The use of data in the Settlement Scheme also raised questions. In particular, what would happen whereby data acquired for one purpose is used for another purpose? This is particularly pertinent in relation to data not covered by the Data Protection Act, such as immigration data. The consensus from the speakers and members of the audience also doing work on the Scheme is that at present, there is little to no information on how the Home Office plans to use the data, and we know very little about the way that data will be transferred. This draws into the broader concern of lack of transparency, as we also know nothing about how the algorithm reaches a decision.
Alberto Costa MP raised the question of discrimination: at what point may we see litigation, and under what point(s) of law? Bijan Hoshi answered that litigation is likely to be imminent. One example of a discrimination claim could be the fact that there is no real provision for people lacking in capacity to access the Scheme. Dr Joe Tomlinson also pointed out that there are practical questions concerning accessing judicial review: how does one build a case? If there is a failure in an automated system, at what point does the failure occur? If there's an issue with the system, is there an issue with the whole system?

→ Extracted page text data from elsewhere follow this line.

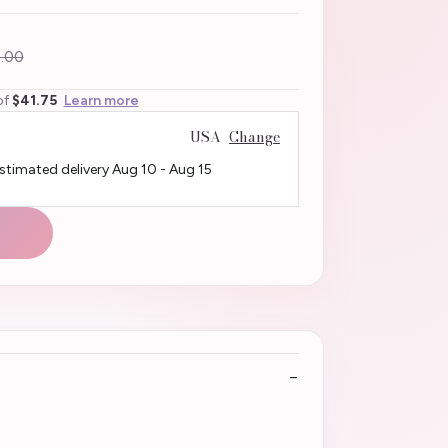
.00
of
$41.75
Learn more
USA
Change
Estimated delivery
Aug 10
-
Aug 15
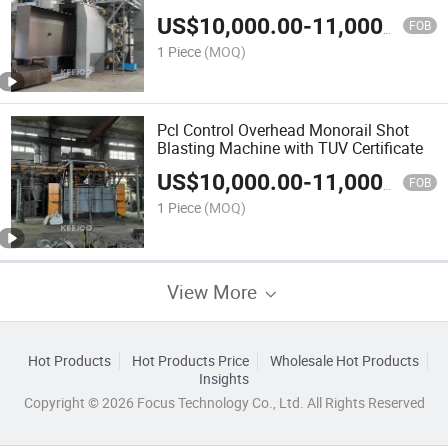
US$
10,000.00
-
11,000.00
FOB
1 Piece
(MOQ)
Pcl Control Overhead Monorail Shot
Blasting Machine with TUV Certificate
US$
10,000.00
-
11,000.00
FOB
1 Piece
(MOQ)
View More
Hot Products
Hot Products Price
Wholesale Hot Products
Insights
Copyright © 2026 Focus Technology Co., Ltd. All Rights Reserved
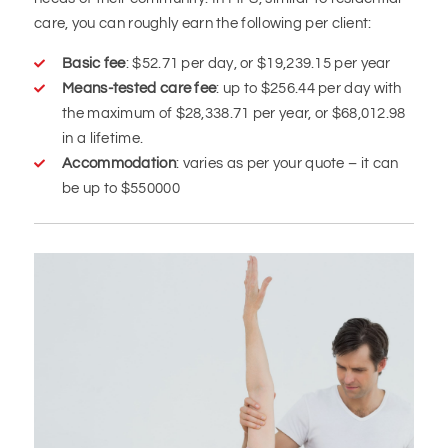
care, you can roughly earn the following per client:
Basic fee
: $52.71 per day, or $19,239.15 per year
Means-tested care fee
: up to $256.44 per day with
the maximum of $28,338.71 per year, or $68,012.98
in a lifetime.
Accommodation
: varies as per your quote – it can
be up to $550000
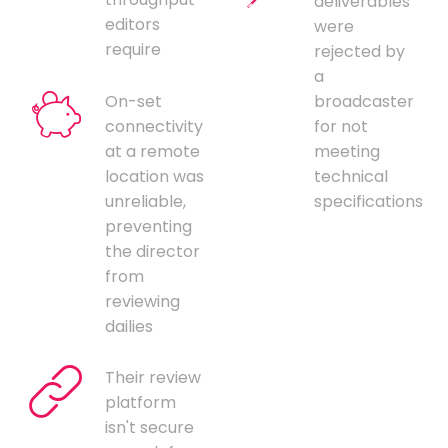
deliverables
editors
were
require
rejected by
a
On-set
broadcaster
connectivity
for not
at a remote
meeting
location was
technical
unreliable,
specifications
preventing
the director
from
reviewing
dailies
Their review
platform
isn't secure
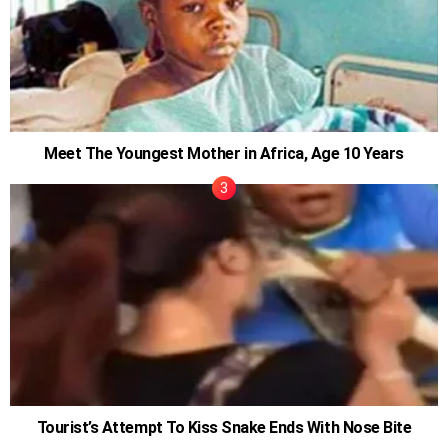
Meet The Youngest Mother in Africa, Age 10 Years
Tourist’s Attempt To Kiss Snake Ends With Nose Bite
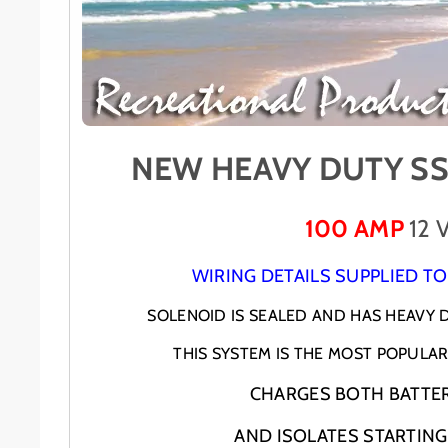
NEW HEAVY DUTY SS
100 AMP
12 
WIRING DETAILS SUPPLIED TO
SOLENOID IS SEALED AND HAS HEAVY
THIS SYSTEM IS THE MOST POPULAR 
CHARGES BOTH BATTER
AND ISOLATES STARTING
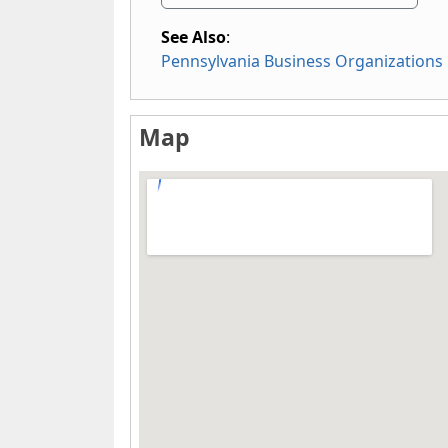
See Also
:
Pennsylvania Business Organizations
Map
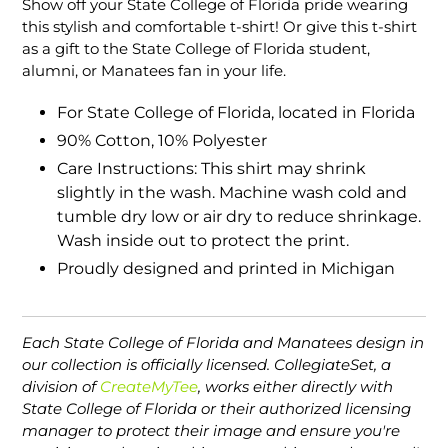
Show off your State College of Florida pride wearing
to
this stylish and comfortable t-shirt! Or give this t-shirt
your
as a gift to the State College of Florida student,
cart
alumni, or Manatees fan in your life.
For State College of Florida, located in Florida
90% Cotton, 10% Polyester
Care Instructions: This shirt may shrink
slightly in the wash. Machine wash cold and
tumble dry low or air dry to reduce shrinkage.
Wash inside out to protect the print.
Proudly designed and printed in Michigan
Each State College of Florida and Manatees design in
our collection is officially licensed. CollegiateSet, a
division of
CreateMyTee
, works either directly with
State College of Florida or their authorized licensing
manager to protect their image and ensure you're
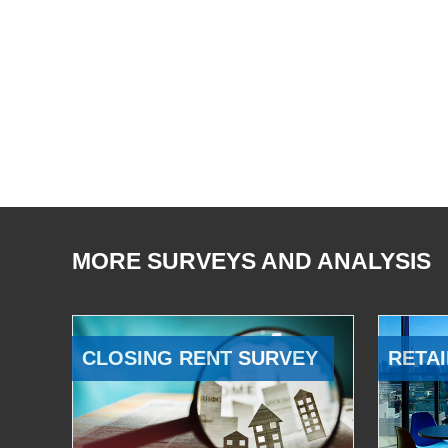
MORE SURVEYS AND ANALYSIS
CLOSING RENT SURVEY
RETAI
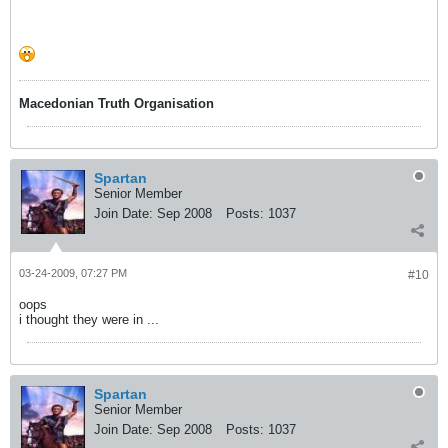
Macedonian Truth Organisation
Spartan
Senior Member
Join Date:
Sep 2008
Posts:
1037
03-24-2009, 07:27 PM
#10
oops
i thought they were in ...
Spartan
Senior Member
Join Date:
Sep 2008
Posts:
1037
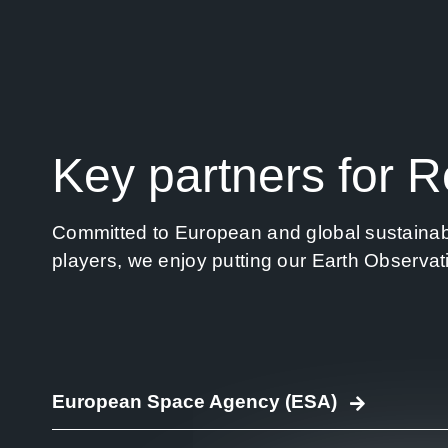
Key partners for 
Committed to European and global sustainabili
players, we enjoy putting our Earth Observat
European Space Agency (ESA)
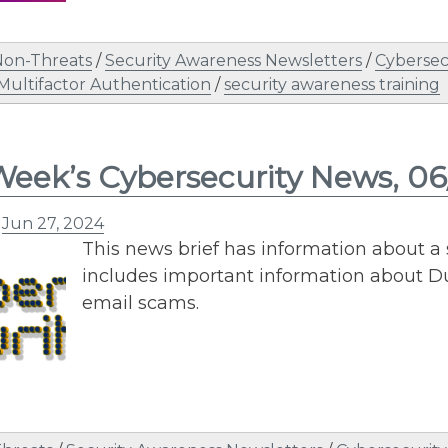
Non-Threats
/
Security Awareness Newsletters
/
Cybersec
Multifactor Authentication
/
security awareness training
Week’s Cybersecurity News, 0
n
Jun 27, 2024
This news brief has information about a 
includes important information about Du
email scams.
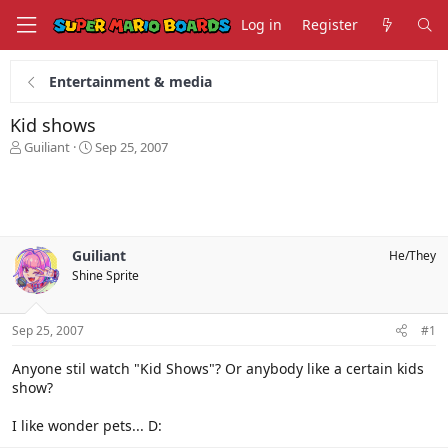
Log in
Register
Entertainment & media
Kid shows
T
S
Guiliant
Sep 25, 2007
h
t
r
a
e
r
a
t
d
d
s
a
Guiliant
He/They
t
t
Shine Sprite
a
e
r
t
Sep 25, 2007
#1
e
r
Anyone stil watch "Kid Shows"? Or anybody like a certain kids
show?
I like wonder pets... D:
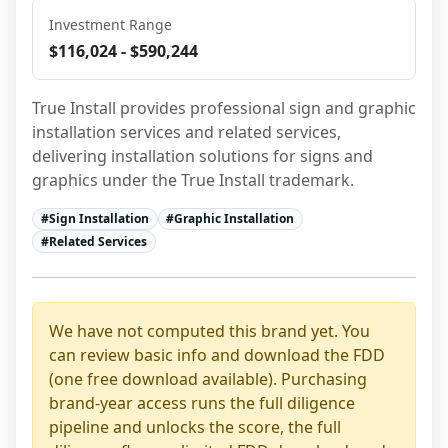
Investment Range
$116,024 - $590,244
True Install provides professional sign and graphic 
installation services and related services, 
delivering installation solutions for signs and 
graphics under the True Install trademark.
#
Sign Installation
#
Graphic Installation
#
Related Services
We have not computed this brand yet. You
can review basic info and download the FDD
(one free download available). Purchasing
brand-year access runs the full diligence
pipeline and unlocks the score, the full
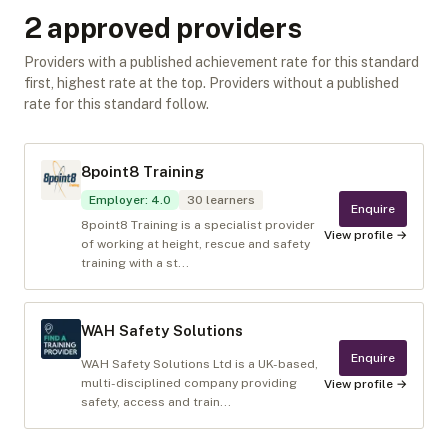
2
approved provider
s
Providers with a published achievement rate for this standard
first, highest rate at the top. Providers without a published
rate for this standard follow.
8point8 Training
Employer
:
4.0
30
learners
Enquire
8point8 Training is a specialist provider
View profile →
of working at height, rescue and safety
training with a st...
WAH Safety Solutions
Enquire
WAH Safety Solutions Ltd is a UK-based,
multi-disciplined company providing
View profile →
safety, access and train...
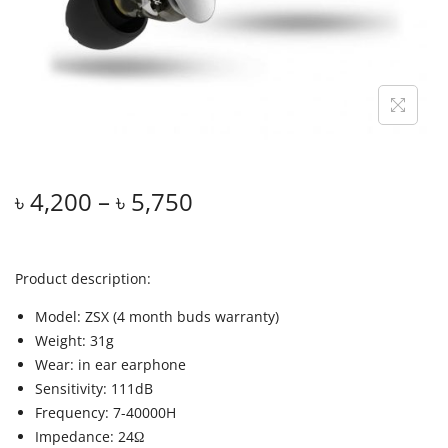
৳
4,200
–
৳
5,750
Product description:
Model: ZSX (4 month buds warranty)
Weight: 31g
Wear: in ear earphone
Sensitivity: 111dB
Frequency: 7-40000H
Impedance: 24Ω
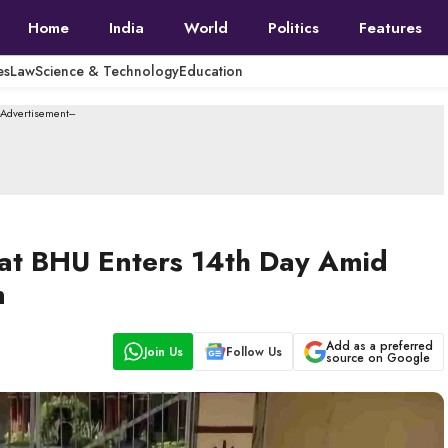
Home
India
World
Politics
Features
es
Law
Science & Technology
Education
--Advertisement---
t at BHU Enters 14th Day Amid
n
Add as a preferred
Join Us
Follow Us
source on Google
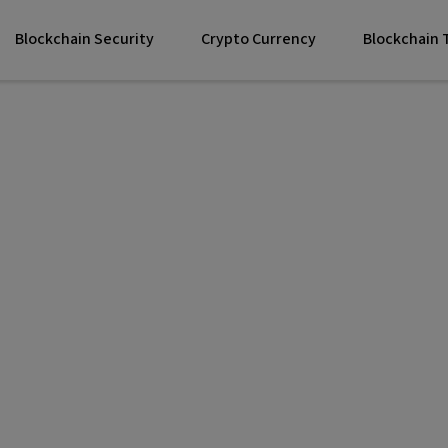
Blockchain Security
Crypto Currency
Blockchain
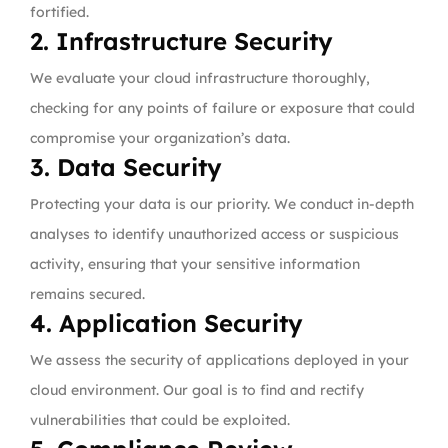
fortified.
2. Infrastructure Security
We evaluate your cloud infrastructure thoroughly,
checking for any points of failure or exposure that could
compromise your organization’s data.
3. Data Security
Protecting your data is our priority. We conduct in-depth
analyses to identify unauthorized access or suspicious
activity, ensuring that your sensitive information
remains secured.
4. Application Security
We assess the security of applications deployed in your
cloud environment. Our goal is to find and rectify
vulnerabilities that could be exploited.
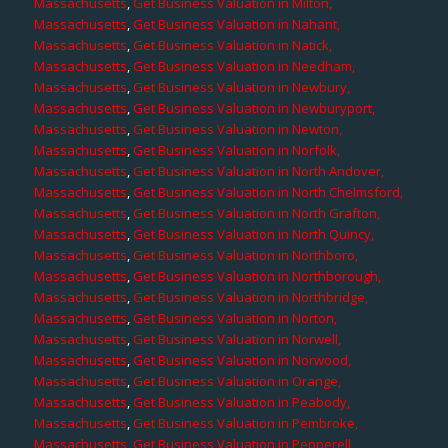
Massachusetts
,
Get Business Valuation in Milton,
Massachusetts
,
Get Business Valuation in Nahant,
Massachusetts
,
Get Business Valuation in Natick,
Massachusetts
,
Get Business Valuation in Needham,
Massachusetts
,
Get Business Valuation in Newbury,
Massachusetts
,
Get Business Valuation in Newburyport,
Massachusetts
,
Get Business Valuation in Newton,
Massachusetts
,
Get Business Valuation in Norfolk,
Massachusetts
,
Get Business Valuation in North Andover,
Massachusetts
,
Get Business Valuation in North Chelmsford,
Massachusetts
,
Get Business Valuation in North Grafton,
Massachusetts
,
Get Business Valuation in North Quincy,
Massachusetts
,
Get Business Valuation in Northboro,
Massachusetts
,
Get Business Valuation in Northborough,
Massachusetts
,
Get Business Valuation in Northbridge,
Massachusetts
,
Get Business Valuation in Norton,
Massachusetts
,
Get Business Valuation in Norwell,
Massachusetts
,
Get Business Valuation in Norwood,
Massachusetts
,
Get Business Valuation in Orange,
Massachusetts
,
Get Business Valuation in Peabody,
Massachusetts
,
Get Business Valuation in Pembroke,
Massachusetts
,
Get Business Valuation in Pepperell,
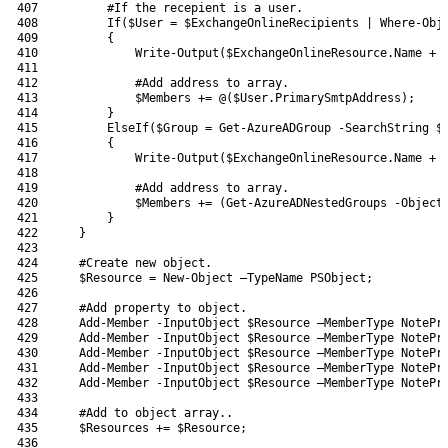
407
#If the recepient is a user.
408
If
(
$User
=
$ExchangeOnlineRecipients
|
Where-Obj
409
{
410
Write-Output
(
$ExchangeOnlineResource
.
Name
+
411
412
#Add address to array.
413
$Members
+=
@
(
$User
.
PrimarySmtpAddress
)
;
414
}
415
ElseIf
(
$Group
=
Get-AzureADGroup
-SearchString
$
416
{
417
Write-Output
(
$ExchangeOnlineResource
.
Name
+
418
419
#Add address to array.
420
$Members
+=
(
Get-AzureADNestedGroups
-Object
421
}
422
}
423
424
#Create new object.
425
$Resource
=
New-Object
–
TypeName 
PSObject
;
426
427
#Add property to object.
428
Add-Member
-InputObject
$Resource
–
MemberType 
NotePr
429
Add-Member
-InputObject
$Resource
–
MemberType 
NotePr
430
Add-Member
-InputObject
$Resource
–
MemberType 
NotePr
431
Add-Member
-InputObject
$Resource
–
MemberType 
NotePr
432
Add-Member
-InputObject
$Resource
–
MemberType 
NotePr
433
434
#Add to object array..
435
$Resources
+=
$Resource
;
436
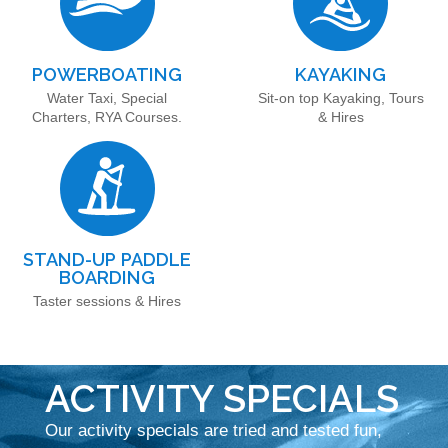
POWERBOATING
KAYAKING
Water Taxi, Special
Sit-on top Kayaking, Tours
Charters, RYA Courses.
& Hires
STAND-UP PADDLE
BOARDING
Taster sessions & Hires
ACTIVITY SPECIALS
Our activity specials are tried and tested fun,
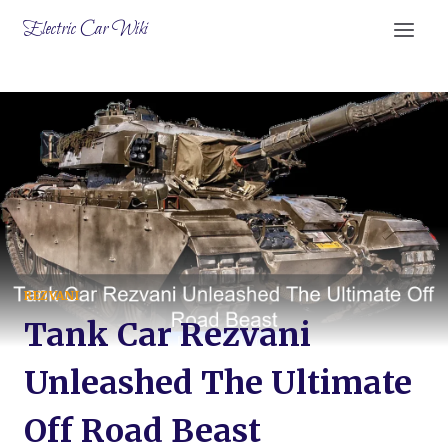
Skip
Electric Car Wiki
to
content
REZVANI
Tank Car Rezvani
Unleashed The Ultimate
Off Road Beast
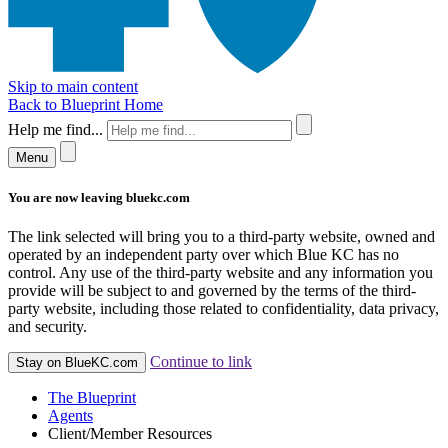
Skip to main content
Back to Blueprint Home
Help me find...
Menu
You are now leaving bluekc.com
The link selected will bring you to a third-party website, owned and
operated by an independent party over which Blue KC has no
control. Any use of the third-party website and any information you
provide will be subject to and governed by the terms of the third-
party website, including those related to confidentiality, data privacy,
and security.
Continue to link
Stay on BlueKC.com
The Blueprint
Agents
Client/Member Resources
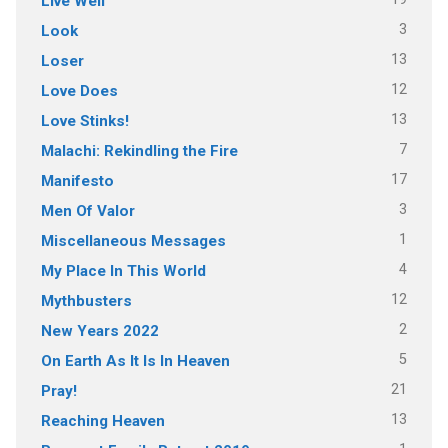
Live Well
3
Look
13
Loser
12
Love Does
13
Love Stinks!
7
Malachi: Rekindling the Fire
17
Manifesto
3
Men Of Valor
1
Miscellaneous Messages
4
My Place In This World
12
Mythbusters
2
New Years 2022
5
On Earth As It Is In Heaven
21
Pray!
13
Reaching Heaven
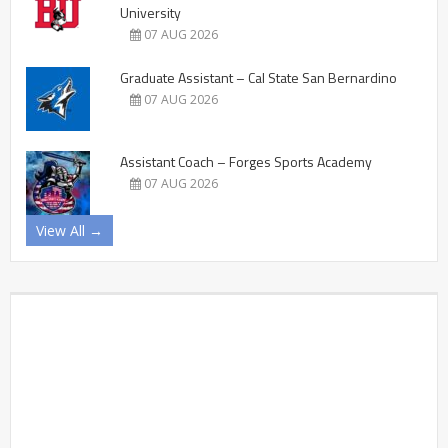
University
07 AUG 2026
Graduate Assistant – Cal State San Bernardino
07 AUG 2026
Assistant Coach – Forges Sports Academy
07 AUG 2026
View All →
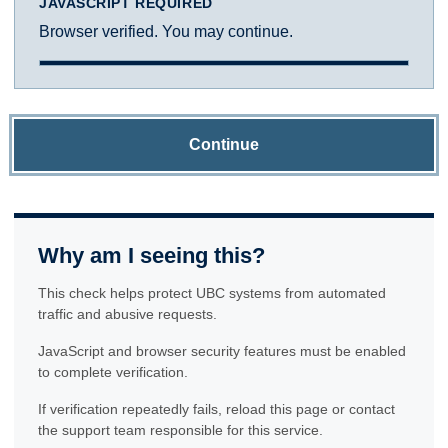
JAVASCRIPT REQUIRED
Browser verified. You may continue.
Continue
Why am I seeing this?
This check helps protect UBC systems from automated
traffic and abusive requests.
JavaScript and browser security features must be enabled
to complete verification.
If verification repeatedly fails, reload this page or contact
the support team responsible for this service.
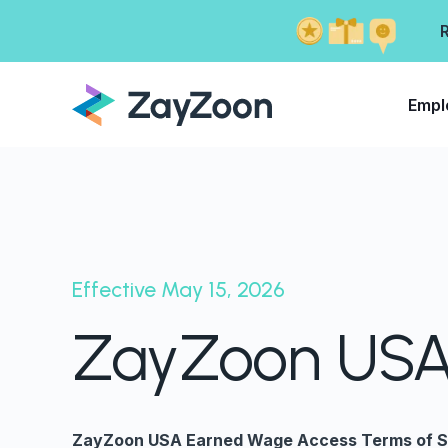
Empl
Effective May 15, 2026
ZayZoon USA 
ZayZoon USA Earned Wage Access Terms of S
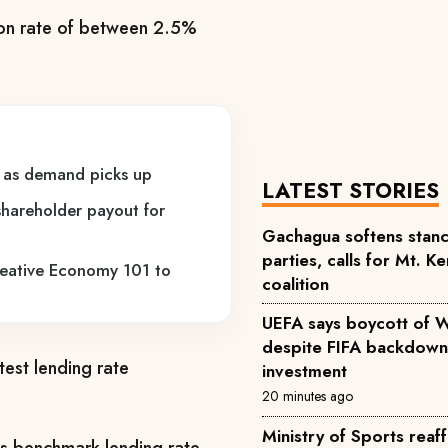
ion rate of between 2.5%
ns as demand picks up
LATEST STORIES
hareholder payout for
Gachagua softens stance
parties, calls for Mt. K
reative Economy 101 to
coalition
UEFA says boycott of 
despite FIFA backdown
test lending rate
investment
20 minutes ago
Ministry of Sports rea
its benchmark lending rate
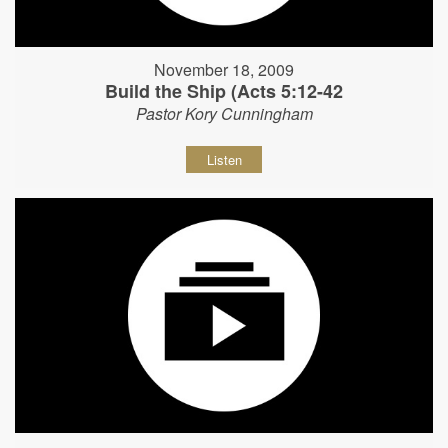
November 18, 2009
Build the Ship (Acts 5:12-42
Pastor Kory Cunningham
Listen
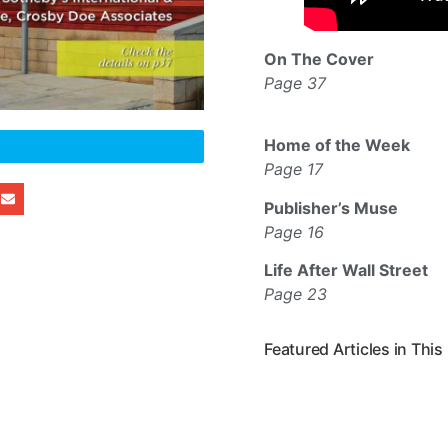
On The Cover
Page 37
Home of the Week
Page 17
Publisher’s Muse
Page 16
Life After Wall Street
Page 23
Featured Articles in This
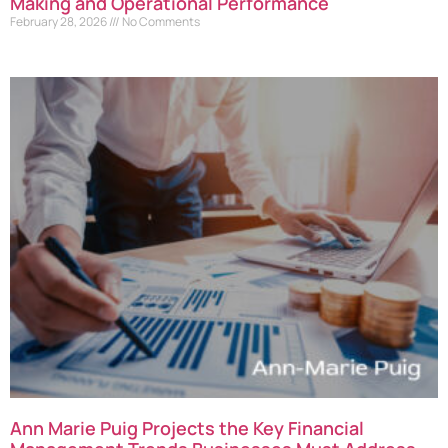
Making and Operational Performance
February 28, 2026
No Comments
Ann Marie Puig Projects the Key Financial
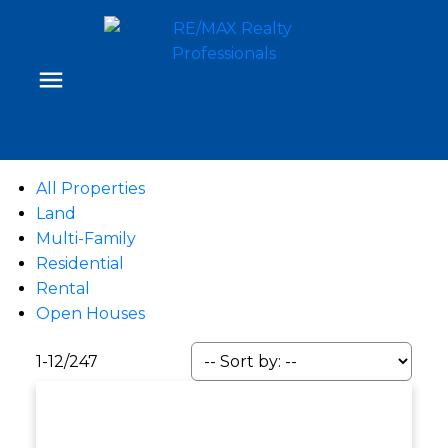
All Properties
Land
Multi-Family
Residential
Rental
Open Houses
1-12
/
247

A further point was raised concerning capacity to access the Scheme: what rights do prisoners have, and how could they sign up to the Scheme? According to Mr Hoshi, in theory, they can. But there doesn't appear to be any attempts to explain this to prisoners. The Home Office carried out several testing phases of the Scheme, and during one of these phases, organisations were urged to work with vulnerable people. Prisoners were not included in this. Mr Hoshi said that there was a risk that prisoners may be subjected to 'discrete' deportations at the end of their sentences. Dr Tomlinson said this possibility stressed the real need for an analysis of particular demographics.
Overall, the meeting was a success and provided a meaningful forum for debate and discussion on a live Rule of Law issue, yet another consequence of the UK's decision to withdraw from the European Union.